## The task
Restate the listing word for word; omit the images.

★ ★ ★ ★ ★ ★ ★

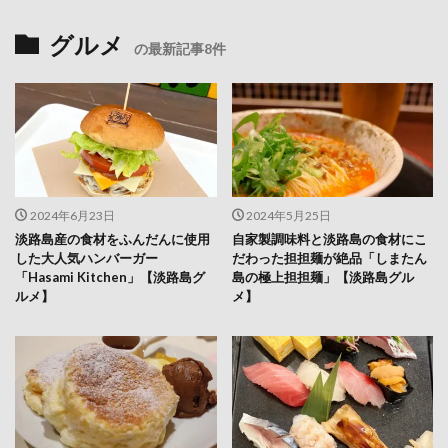
グルメ
の最新記事8件
2024年6月23日
2024年5月25日
淡路島産の食材をふんだんに使用
自家製調味料と淡路島の食材にこ
した大人気ハンバーガー
だわった担担麺が絶品「しまたん
「Hasami Kitchen」【淡路島グ
島の極上担担麺」【淡路島グル
ルメ】
メ】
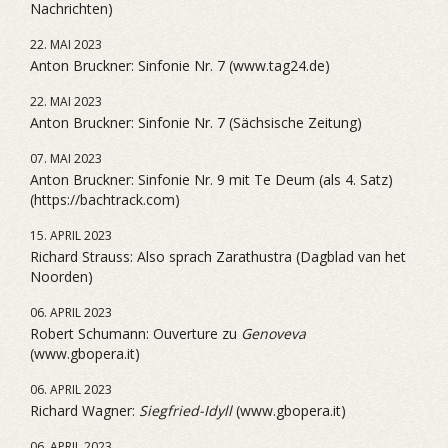
Nachrichten)
22. MAI 2023
Anton Bruckner: Sinfonie Nr. 7 (www.tag24.de)
22. MAI 2023
Anton Bruckner: Sinfonie Nr. 7 (Sächsische Zeitung)
07. MAI 2023
Anton Bruckner: Sinfonie Nr. 9 mit Te Deum (als 4. Satz)
(https://bachtrack.com)
15. APRIL 2023
Richard Strauss: Also sprach Zarathustra (Dagblad van het
Noorden)
06. APRIL 2023
Robert Schumann: Ouverture zu
Genoveva
(www.gbopera.it)
06. APRIL 2023
Richard Wagner:
Siegfried-Idyll
(www.gbopera.it)
06. APRIL 2023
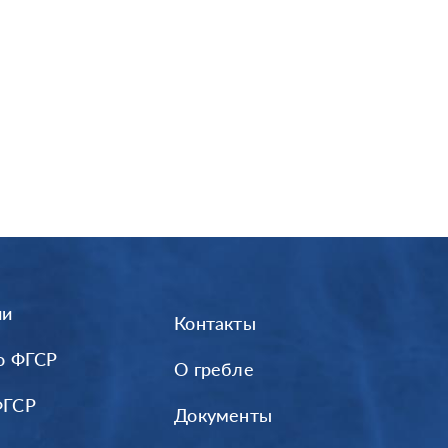
ии
Контакты
о ФГСР
О гребле
ФГСР
Документы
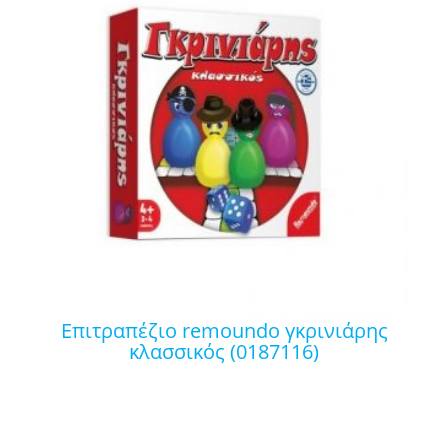
επιτραπέζιο remoundo γκρινιάρης
κλασσικός (0187116)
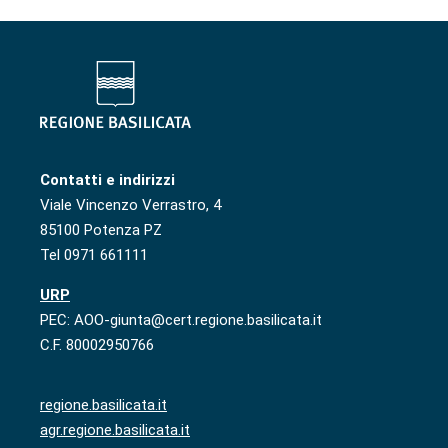
Contatti e indirizzi
Viale Vincenzo Verrastro, 4
85100 Potenza PZ
Tel 0971 661111
URP
PEC: AOO-giunta@cert.regione.basilicata.it
C.F. 80002950766
regione.basilicata.it
agr.regione.basilicata.it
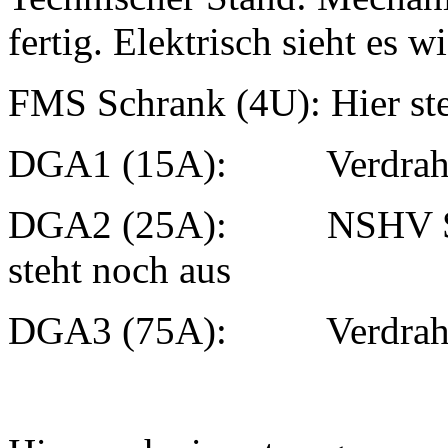
fertig. Elektrisch sieht es wi
FMS Schrank (4U): Hier ste
DGA1 (15A): Verdrahtun
DGA2 (25A): NSHV Schalt
steht noch aus
DGA3 (75A): Verdrahtun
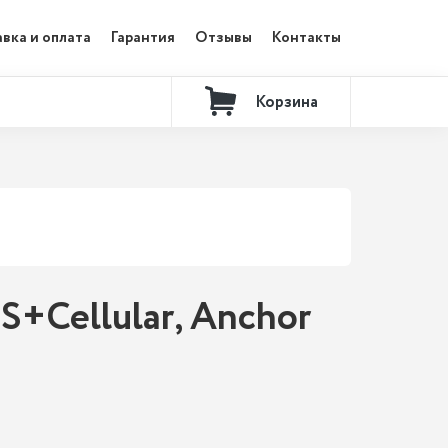
вка и оплата
Гарантия
Отзывы
Контакты
Корзина
S+Cellular, Anchor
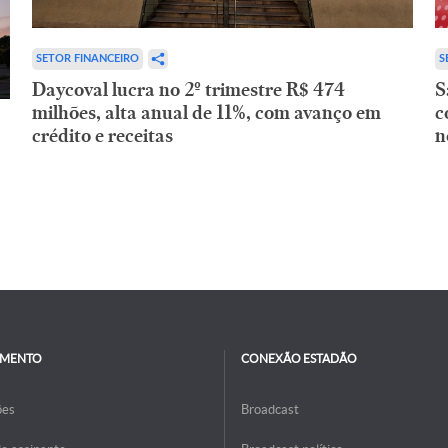
SETOR FINANCEIRO
S
Daycoval lucra no 2º trimestre R$ 474
S
milhões, alta anual de 11%, com avanço em
c
crédito e receitas
n
IMENTO
CONEXÃO ESTADÃO
ões
Broadcast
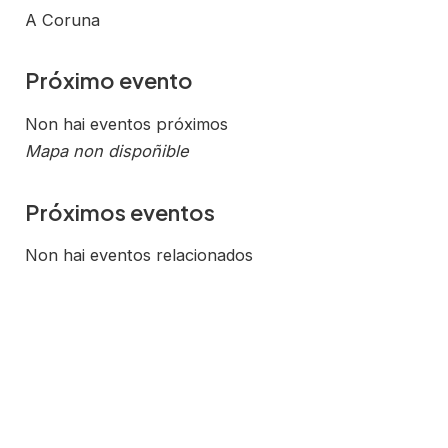
A Coruna
Próximo evento
Non hai eventos próximos
Mapa non dispoñible
Próximos eventos
Non hai eventos relacionados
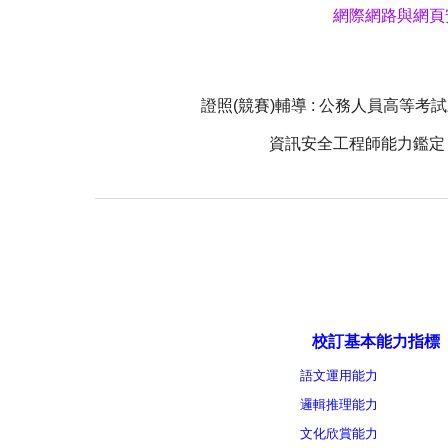
網際網路與網頁
證照(競賽)輔導 : 公務人員高等
資訊安全工程師能力鑑定 -
校訂基本能力指標
語文運用能力
邏輯推理能力
文化欣賞能力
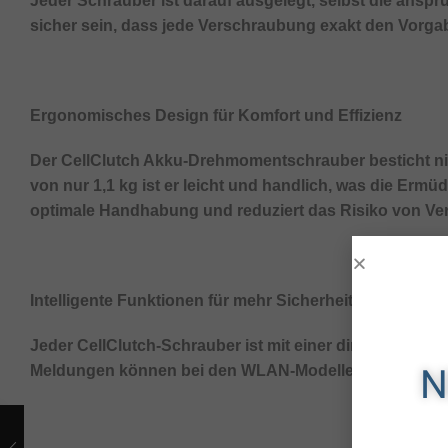
Jeder Schrauber ist darauf ausgelegt, selbst die ans
sicher sein, dass jede Verschraubung exakt den Vorgabe
Ergonomisches Design für Komfort und Effizienz
Der CellClutch Akku-Drehmomentschrauber besticht nic
von nur 1,1 kg ist er leicht und handlich, was die Erm
optimale Handhabung und reduziert das Risiko von Verle
Intelligente Funktionen für mehr Sicherheit und Kontrol
Jeder CellClutch-Schrauber ist mit einer direkten IO- b
N
Meldungen können bei den WLAN-Modellen in Verbind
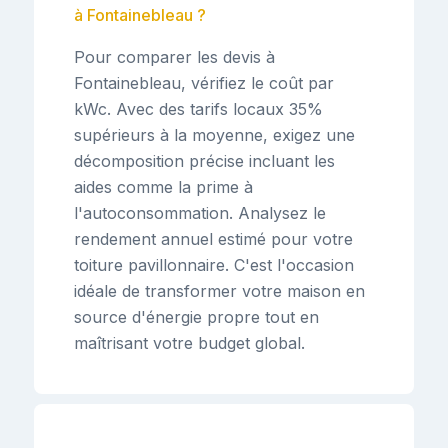
à Fontainebleau ?
Pour comparer les devis à
Fontainebleau, vérifiez le coût par
kWc. Avec des tarifs locaux 35%
supérieurs à la moyenne, exigez une
décomposition précise incluant les
aides comme la prime à
l'autoconsommation. Analysez le
rendement annuel estimé pour votre
toiture pavillonnaire. C'est l'occasion
idéale de transformer votre maison en
source d'énergie propre tout en
maîtrisant votre budget global.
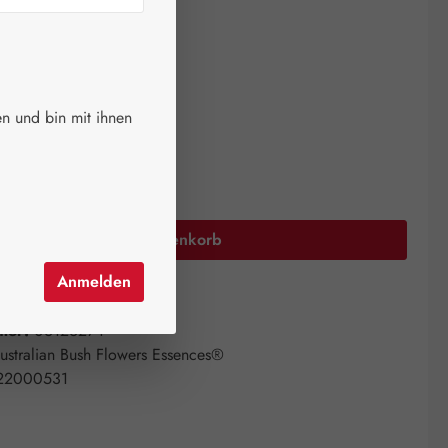
ger.
auswählen
größen
n und bin mit ihnen
Anzahl: Gib den gewünschten Wert ein oder 
In den Warenkorb
Anmelden
el hinzufügen
mer:
06126274
ustralian Bush Flowers Essences®
22000531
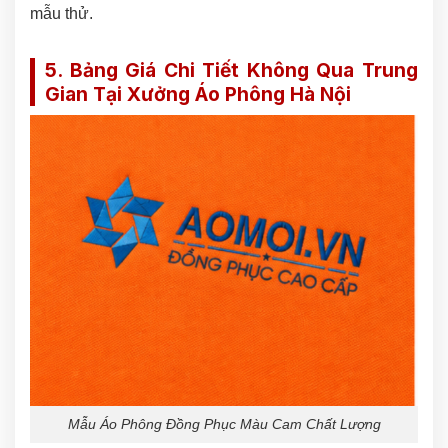
mẫu thử.
5. Bảng Giá Chi Tiết Không Qua Trung
Gian Tại Xưởng Áo Phông Hà Nội
Mẫu Áo Phông Đồng Phục Màu Cam Chất Lượng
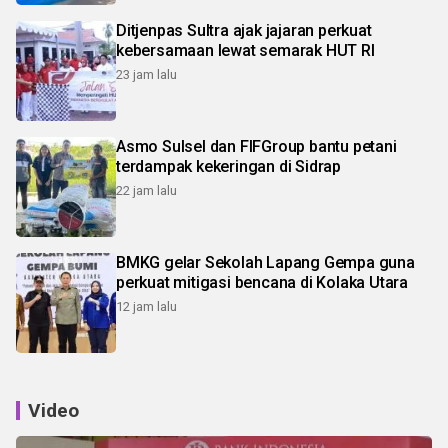
Ditjenpas Sultra ajak jajaran perkuat
kebersamaan lewat semarak HUT RI
23 jam lalu
Asmo Sulsel dan FIFGroup bantu petani
terdampak kekeringan di Sidrap
22 jam lalu
BMKG gelar Sekolah Lapang Gempa guna
perkuat mitigasi bencana di Kolaka Utara
12 jam lalu
Video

★ ★ ★ ★ ★ ★ ★

## Result for this task
グルメ
の最新記事8件
2024年6月23日
2024年5月25日
淡路島産の食材をふんだんに使用
自家製調味料と淡路島の食材にこ
した大人気ハンバーガー
だわった担担麺が絶品「しまたん
「Hasami Kitchen」【淡路島グ
島の極上担担麺」【淡路島グル
ルメ】
メ】
Nachrichten)
22. MAI 2023
Anton Bruckner: Sinfonie Nr. 7 (www.tag24.de)
22. MAI 2023
Anton Bruckner: Sinfonie Nr. 7 (Sächsische Zeitung)
07. MAI 2023
Anton Bruckner: Sinfonie Nr. 9 mit Te Deum (als 4. Satz)
(https://bachtrack.com)
15. APRIL 2023
Richard Strauss: Also sprach Zarathustra (Dagblad van het
Noorden)
06. APRIL 2023
Robert Schumann: Ouverture zu
Genoveva
(www.gbopera.it)
06. APRIL 2023
Richard Wagner:
Siegfried-Idyll
(www.gbopera.it)
06. APRIL 2023
ии
Контакты
о ФГСР
О гребле
ФГСР
Документы
επιτραπέζιο remoundo γκρινιάρης
κλασσικός (0187116)
Contatti e indirizzi
Viale Vincenzo Verrastro, 4
85100 Potenza PZ
Tel 0971 661111
URP
PEC: AOO-giunta@cert.regione.basilicata.it
C.F. 80002950766
regione.basilicata.it
agr.regione.basilicata.it
fertig. Elektrisch sieht es wi
FMS Schrank (4U): Hier ste
DGA1 (15A): Verdrahtun
DGA2 (25A): NSHV Schalt
steht noch aus
DGA3 (75A): Verdrahtun
вка и оплата
Гарантия
Отзывы
Контакты
Корзина
S+Cellular, Anchor
SETOR FINANCEIRO
S
Daycoval lucra no 2º trimestre R$ 474
S
milhões, alta anual de 11%, com avanço em
c
crédito e receitas
n
IMENTO
CONEXÃO ESTADÃO
ões
Broadcast
A Coruna
Próximo evento
Non hai eventos próximos
Mapa non dispoñible
Próximos eventos
Non hai eventos relacionados
網際網路與網頁
證照(競賽)輔導 : 公務人員高等
資訊安全工程師能力鑑定 -
校訂基本能力指標
語文運用能力
邏輯推理能力
文化欣賞能力
Jeder Schrauber ist darauf ausgelegt, selbst die ans
sicher sein, dass jede Verschraubung exakt den Vorgabe
Ergonomisches Design für Komfort und Effizienz
Der CellClutch Akku-Drehmomentschrauber besticht nic
von nur 1,1 kg ist er leicht und handlich, was die Erm
optimale Handhabung und reduziert das Risiko von Verle
Intelligente Funktionen für mehr Sicherheit und Kontrol
Jeder CellClutch-Schrauber ist mit einer direkten IO- b
N
Meldungen können bei den WLAN-Modellen in Verbind
à Fontainebleau ?
Pour comparer les devis à
Fontainebleau, vérifiez le coût par
kWc. Avec des tarifs locaux 35%
supérieurs à la moyenne, exigez une
décomposition précise incluant les
aides comme la prime à
l'autoconsommation. Analysez le
rendement annuel estimé pour votre
toiture pavillonnaire. C'est l'occasion
idéale de transformer votre maison en
source d'énergie propre tout en
maîtrisant votre budget global.
ger.
auswählen
größen
n und bin mit ihnen
Anzahl: Gib den gewünschten Wert ein oder 
In den Warenkorb
Anmelden
el hinzufügen
mer:
06126274
ustralian Bush Flowers Essences®
22000531
mẫu thử.
5. Bảng Giá Chi Tiết Không Qua Trung
Gian Tại Xưởng Áo Phông Hà Nội
Mẫu Áo Phông Đồng Phục Màu Cam Chất Lượng
Ditjenpas Sultra ajak jajaran perkuat
kebersamaan lewat semarak HUT RI
23 jam lalu
Asmo Sulsel dan FIFGroup bantu petani
terdampak kekeringan di Sidrap
22 jam lalu
BMKG gelar Sekolah Lapang Gempa guna
perkuat mitigasi bencana di Kolaka Utara
12 jam lalu
Video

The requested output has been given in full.